En primavera, cuando decidí escribir, lo primero que hice fue hacer una lista. Así era yo, metódica, disciplinada; yo iba a convertirme en una escritora coherente. Eso me repetía a mí misma cuando empecé a amontonar libros que debía leer, a llenar documentos de Word con enlaces a bibliografías y tutoriales de YouTube sobre cómo escribir. Esto ocurría en primavera y para julio, con un calor sofocante, me di cuenta de que estaba bloqueada.
—A ti lo que te pasa es que tienes parálisis por análisis —me dijo mi amigo Enrique.
Enrique era lo contrario a mí. Se dejaba llevar por el instinto y no por la racionalidad.
—Además tu lista, perdona que te diga, te has hecho un canon que ni Bloom. Mucho escritor occidental, varón, blanco. Mucho clásico griego y algo nórdico. Es un tostón.
—Perdona, pero he incluido también La vegetariana de Han Kang.
No lo convencí, no me convenció. Hice una nueva lista esta vez de escritoras africanas, latinoamericanas y asiáticas. Estábamos ya en diciembre y seguía bloqueada.

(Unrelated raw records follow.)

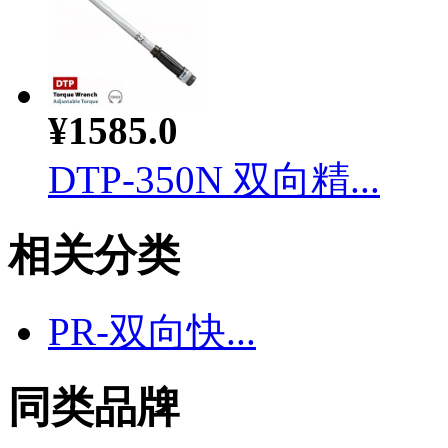
¥1585.0
DTP-350N 双向精...
相关分类
PR-双向快...
同类品牌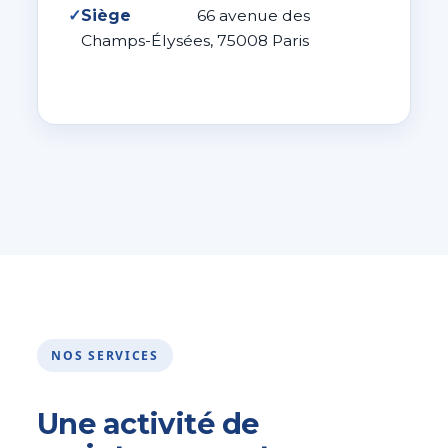
✓
Siège
66 avenue des
Champs-Élysées, 75008 Paris
NOS SERVICES
Une activité de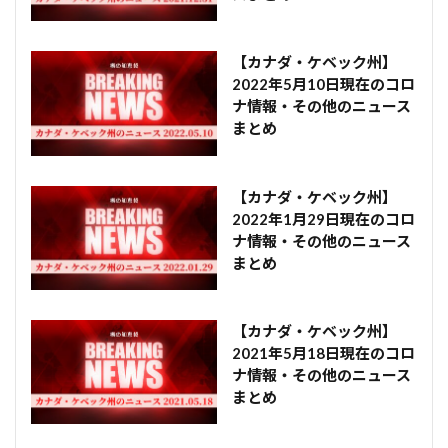
【カナダ・ケベック州】
2022年5月10日現在のコロ
ナ情報・その他のニュース
まとめ
【カナダ・ケベック州】
2022年1月29日現在のコロ
ナ情報・その他のニュース
まとめ
【カナダ・ケベック州】
2021年5月18日現在のコロ
ナ情報・その他のニュース
まとめ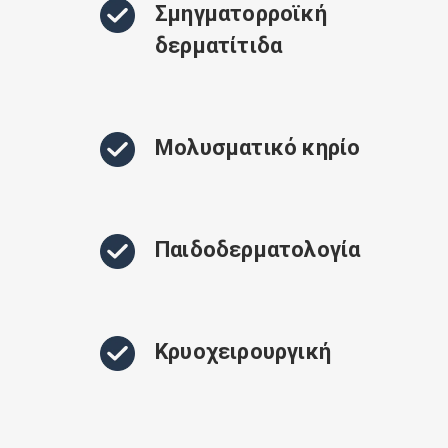
Σμηγματορροϊκή
δερματίτιδα
Μολυσματικό κηρίο
Παιδοδερματολογία
Κρυοχειρουργική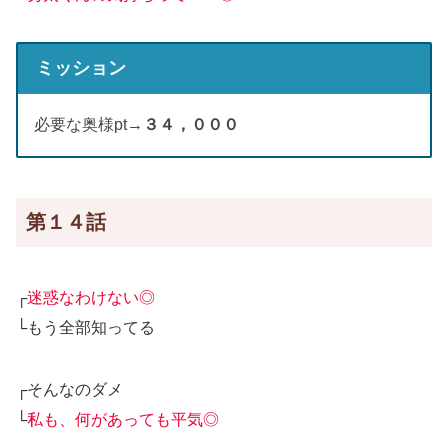
ミッション
必要な奥様pt→
３４，０００
第１４話
┌
迷惑なわけない◎
└もう全部知ってる
┌そんなのダメ
└
私も、何があっても平気◎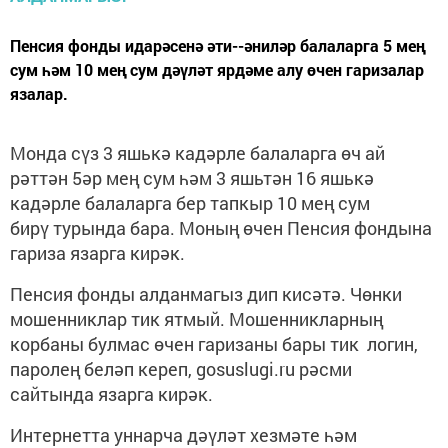
Пенсия фонды идарәсенә әти--әниләр балаларга 5 мең
сум һәм 10 мең сум дәүләт ярдәме алу өчен гаризалар
язалар.
Монда сүз 3 яшькә кадәрле балаларга өч ай
рәттән 5әр мең сум һәм 3 яшьтән 16 яшькә
кадәрле балаларга бер тапкыр 10 мең сум
бирү турында бара. Моның өчен Пенсия фондына
гариза язарга кирәк.
Пенсия фонды алданмагыз дип кисәтә. Чөнки
мошенниклар тик ятмый. Мошенникларның
корбаны булмас өчен гаризаны бары тик логин,
паролең беләп кереп, gosuslugi.ru рәсми
сайтында язарга кирәк.
Интернетта уннарча дәүләт хезмәте һәм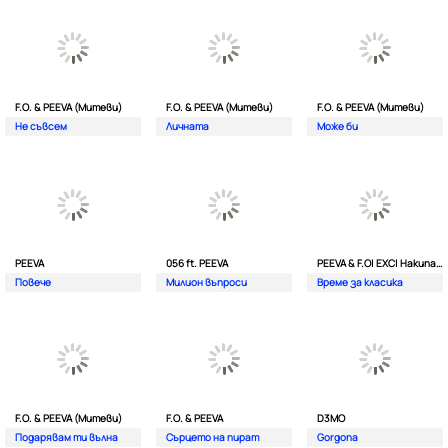
F.O. & PEEVA (Митеви)
F.O. & PEEVA (Митеви)
F.O. & PEEVA (Митеви)
Не съвсем
Личната
Мoже би
PEEVA
056 ft. PEEVA
PEEVA & F.O| EXC| Hakunata ft. Tri'o Quatro
Повече
Милион въпроси
Време за класика
F.O. & PEEVA (Митеви)
F.O. & PEEVA
D3MO
Подарявам ти вълна
Сърцето на пират
Gorgona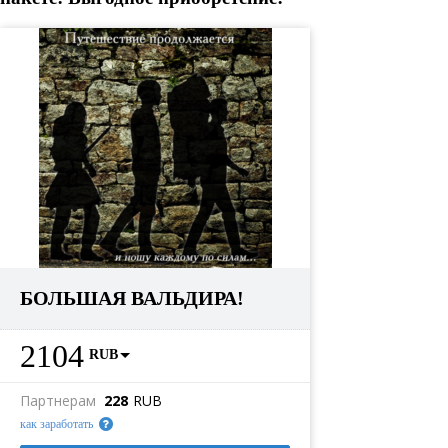
БОЛЬШАЯ ВАЛЬДИРА!
2104
RUB
Партнерам
228
RUB
как заработать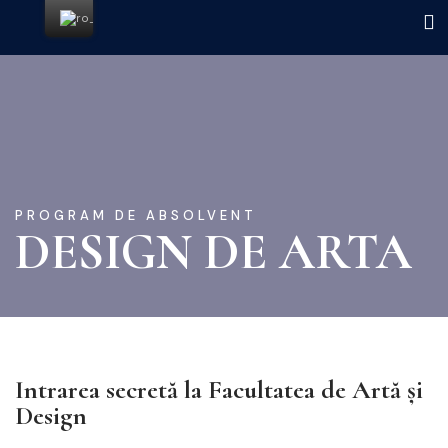
PROGRAM DE ABSOLVENT
DESIGN DE ARTA
Intrarea secretă la Facultatea de Artă și
Design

Un sábado por la mañana escuché en la radio una entrevista a Chuck Palahniuk. En ella habló de su maestro Tom Spanbauer y su método de enseñanza, y sobre todo, habló de Amy Hempel. Aquello me interesó e hice una lista de libros de los tres autores y, lo más gracioso, empecé a leerlos. Spanbauer decía que todo lo que escribimos debía brotar de la propia experiencia y que él, en clase, la única obra que analizaba con los alumnos era En el cementerio donde Al Jonson está enterrado de Amy Hempel. En febrero mi tiempo libre estaba exclusivamente dedicado a releer ese relato y a plantearme cómo podía yo aplicar mi experiencia a escribir algo decente.

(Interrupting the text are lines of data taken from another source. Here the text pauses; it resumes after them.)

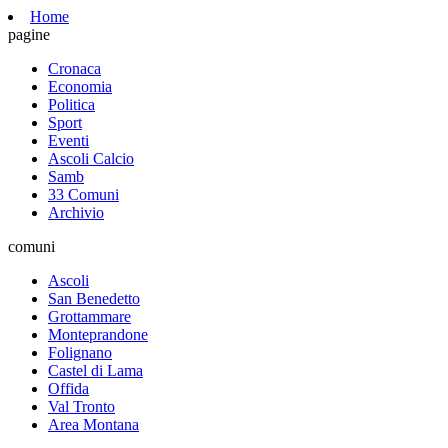
Home
pagine
Cronaca
Economia
Politica
Sport
Eventi
Ascoli Calcio
Samb
33 Comuni
Archivio
comuni
Ascoli
San Benedetto
Grottammare
Monteprandone
Folignano
Castel di Lama
Offida
Val Tronto
Area Montana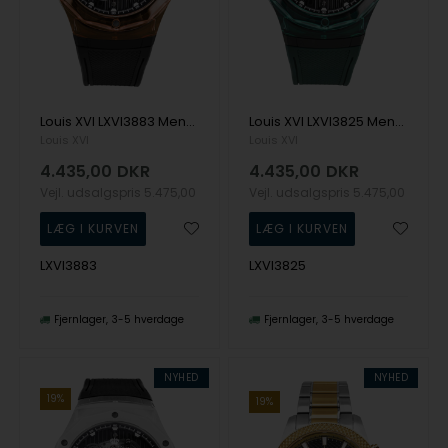
Louis XVI LXVI3883 Mens Watch La Lumière Automatic 45mm 5ATM Wristwatch
Louis XVI LXVI3825 Mens Watch La Lumière Automatic 45mm 5ATM Wristwatch
Louis XVI
Louis XVI
4.435,00
DKR
4.435,00
DKR
Vejl. udsalgspris
5.475,00
Vejl. udsalgspris
5.475,00
LXVI3883
LXVI3825
Fjernlager
3-5 hverdage
Fjernlager
3-5 hverdage
NYHED
NYHED
19%
19%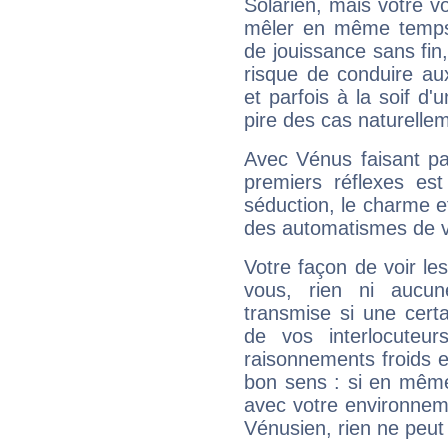
Solarien, mais votre vo
mêler en même temps 
de jouissance sans fin
risque de conduire au
et parfois à la soif d'
pire des cas naturelle
Avec Vénus faisant pa
premiers réflexes est
séduction, le charme et
des automatismes de 
Votre façon de voir l
vous, rien ni aucun
transmise si une cert
de vos interlocuteu
raisonnements froids et
bon sens : si en même 
avec votre environnem
Vénusien, rien ne peut 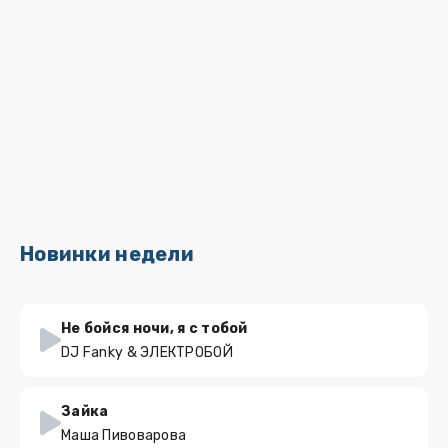
Новинки недели
Не бойся ночи, я с тобой
DJ Fanky & ЭЛЕКТРОБОЙ
Зайка
Маша Пивоварова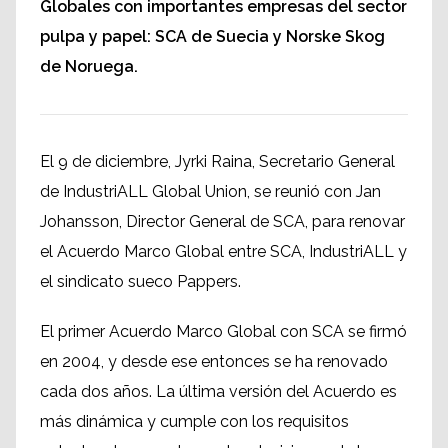
Globales con importantes empresas del sector
pulpa y papel: SCA de Suecia y Norske Skog
de Noruega.
El 9 de diciembre, Jyrki Raina, Secretario General
de IndustriALL Global Union, se reunió con Jan
Johansson, Director General de SCA, para renovar
el Acuerdo Marco Global entre SCA, IndustriALL y
el sindicato sueco Pappers.
El primer Acuerdo Marco Global con SCA se firmó
en 2004, y desde ese entonces se ha renovado
cada dos años. La última versión del Acuerdo es
más dinámica y cumple con los requisitos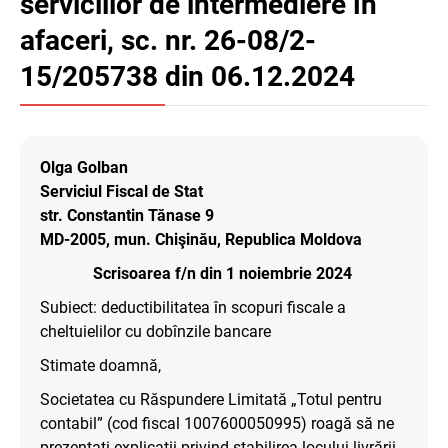
serviciilor de intermediere în
afaceri, sc. nr. 26-08/2-
15/205738 din 06.12.2024
Olga Golban
Serviciul Fiscal de Stat
str. Constantin Tănase 9
MD-2005, mun. Chişinău, Republica Moldova
Scrisoarea f/n din 1 noiembrie 2024
Subiect: deductibilitatea în scopuri fiscale a
cheltuielilor cu dobînzile bancare
Stimate doamnă,
Societatea cu Răspundere Limitată „Totul pentru
contabil” (cod fiscal 1007600050995) roagă să ne
prezentați explicații privind stabilirea locului livrării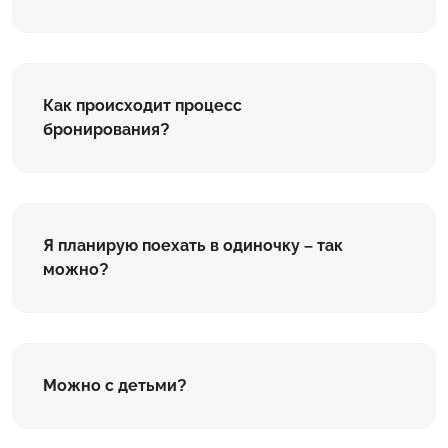
Как происходит процесс
бронирования?
Я планирую поехать в одиночку – так
можно?
Можно с детьми?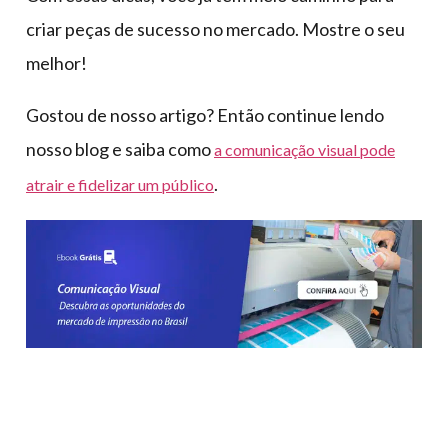
criar peças de sucesso no mercado. Mostre o seu
melhor!
Gostou de nosso artigo? Então continue lendo
nosso blog e saiba como
a comunicação visual pode
.
atrair e fidelizar um público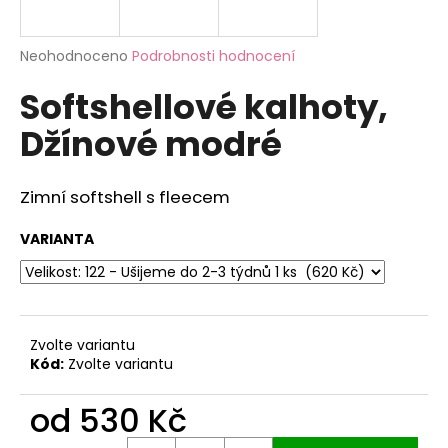
a
j
Průměrné
Neohodnoceno
Podrobnosti hodnocení
í
hodnocení
Softshellové kalhoty,
produktu
t
je
?
Džínové modré
0,0
z
5
hvězdiček.
Zimní softshell s fleecem
HLEDAT
VARIANTA
D
o
Zvolte variantu
p
Kód:
Zvolte variantu
o
r
od
530 Kč
u
Měrná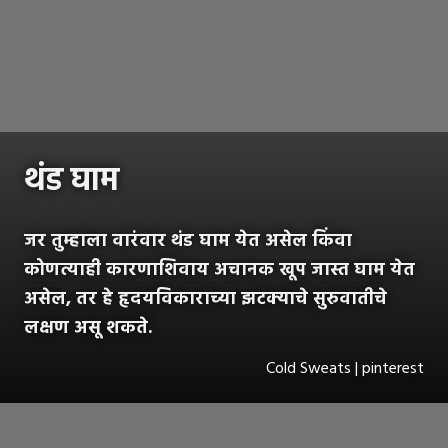
थंड घाम
जर तुम्हाला वारंवार थंड घाम येत असेल किंवा
कोणत्याही कारणाशिवाय अचानक खूप जास्त घाम येत
असेल, तर हे हृदयविकाराच्या झटक्याचे सुरुवातीचे
लक्षण असू शकते.
Cold Sweats | pinterest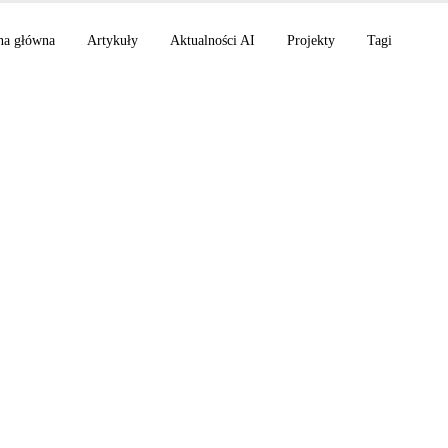
na główna
Artykuły
Aktualności AI
Projekty
Tagi
t Build 2026 napędza
i NVIDIA, OpenAI Co
h ról, Anthropic uru
ecurity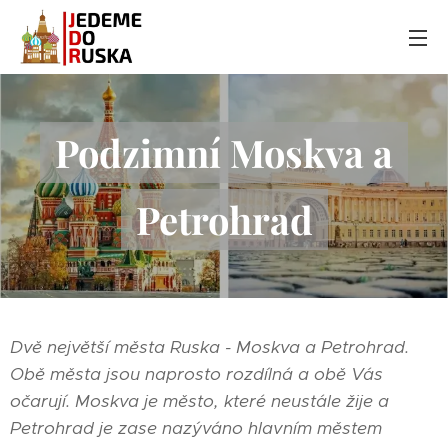
Podzimní Moskva a
Petrohrad
Dvě největší města Ruska - Moskva a Petrohrad.
Obě města jsou naprosto rozdílná a obě Vás
očarují. Moskva je město, které neustále žije a
Petrohrad je zase nazýváno hlavním městem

—Si te pasas el día haciendo listas, si no haces más que leer En el cementerio donde Al Jolson está enterrado, no vas a tener experiencias de vida sobre la que escribir —me dijo Enrique.

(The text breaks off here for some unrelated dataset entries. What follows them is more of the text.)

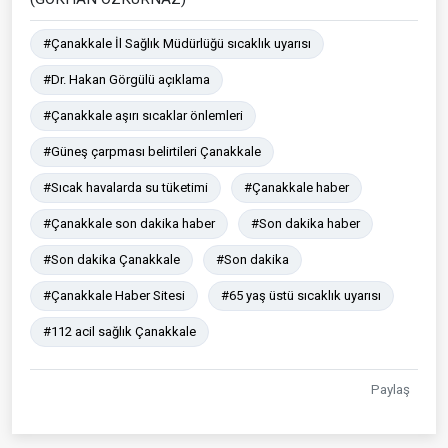
#Çanakkale İl Sağlık Müdürlüğü sıcaklık uyarısı
#Dr. Hakan Görgülü açıklama
#Çanakkale aşırı sıcaklar önlemleri
#Güneş çarpması belirtileri Çanakkale
#Sıcak havalarda su tüketimi
#Çanakkale haber
#Çanakkale son dakika haber
#Son dakika haber
#Son dakika Çanakkale
#Son dakika
#Çanakkale Haber Sitesi
#65 yaş üstü sıcaklık uyarısı
#112 acil sağlık Çanakkale
Paylaş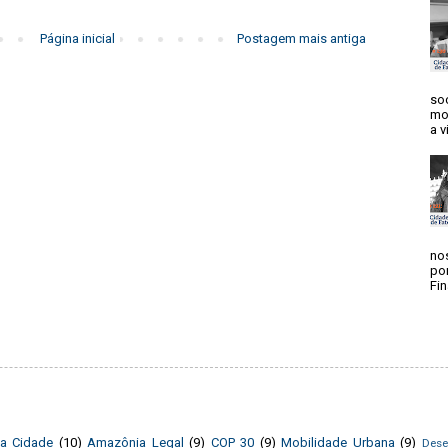
Página inicial
Postagem mais antiga
soc
mo
a v
no
po
Fin
da Cidade
(10)
Amazônia Legal
(9)
COP 30
(9)
Mobilidade Urbana
(9)
Dese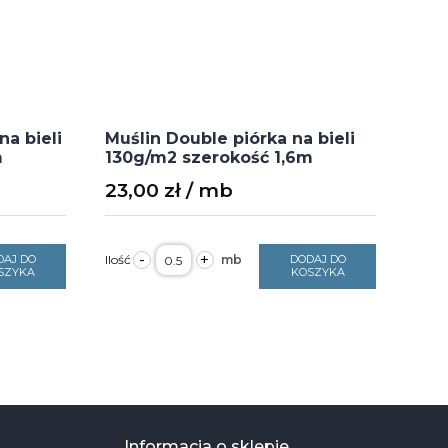
na bieli
Muślin Double piórka na bieli
m
130g/m2 szerokość 1,6m
23,00
zł
ilość
-
+
DAJ DO
DODAJ DO
Muślin
SZYKA
KOSZYKA
Double
piórka
na
bieli
130g/m2
szerokość
1,6m
Informacja o sklepie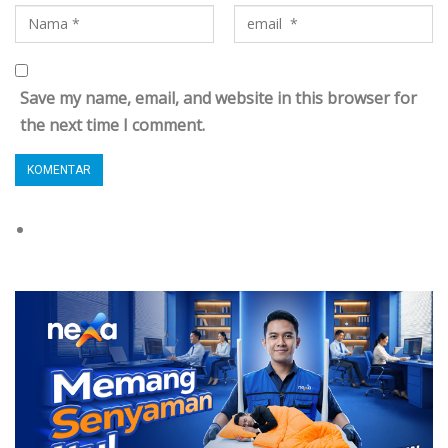
Save my name, email, and website in this browser for
the next time I comment.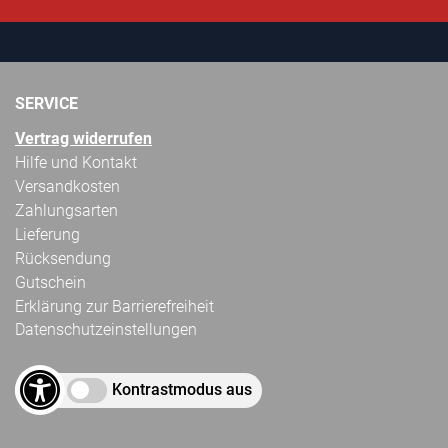
SERVICE
Vertrag widerrufen
Hilfe und Kontakt
Versandkosten
Zahlungsarten
Lieferung
Rücksendung
Gutschein
Erklärung zur Barrierefreiheit
Datenschutzeinstellungen
Kontrastmodus aus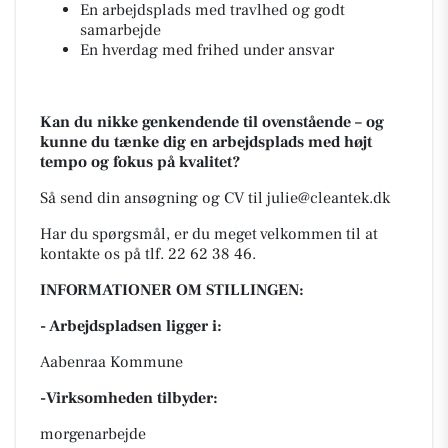
En arbejdsplads med travlhed og godt
samarbejde
En hverdag med frihed under ansvar
Kan du nikke genkendende til ovenstående – og
kunne du tænke dig en arbejdsplads med højt
tempo og fokus på kvalitet?
Så send din ansøgning og CV til julie@cleantek.dk
Har du spørgsmål, er du meget velkommen til at
kontakte os på tlf. 22 62 38 46.
INFORMATIONER OM STILLINGEN:
- Arbejdspladsen ligger i:
Aabenraa Kommune
-Virksomheden tilbyder:
morgenarbejde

Es verdad, pero también es cierto que mi forma de vida es esa: obsesiva, estructurada, basada en datos. Mi afán de control y perfección es mi peor enemigo, lo sé, pero no puedo hacer nada, no puedo cambiar. En el fondo, me siento atrapada y ahora, de nuevo en abril, pero del año siguiente, veo que mis ganas de escribir no se deben tanto a que quiero ser escritora, sino a la necesidad encontrar una vía de escape, de vivir las vidas de mis personajes ya que no puedo vivir la mía propia. Se lo conté a Enrique.
—Ah, por fin has descubierto que todos los humanos somos imperfectos, tú incluida.
Como siempre, Enrique llevaba razón. Me propuse que esta vez no iba a hacer ninguna lista de mis defectos, sino que iba a escribir sobre ellos. Empezaría una historia sobre mi incapacidad de escribir. La primera frase diría: “En primavera cuando decidí escribir, lo primero que hice fue hacer una lista”.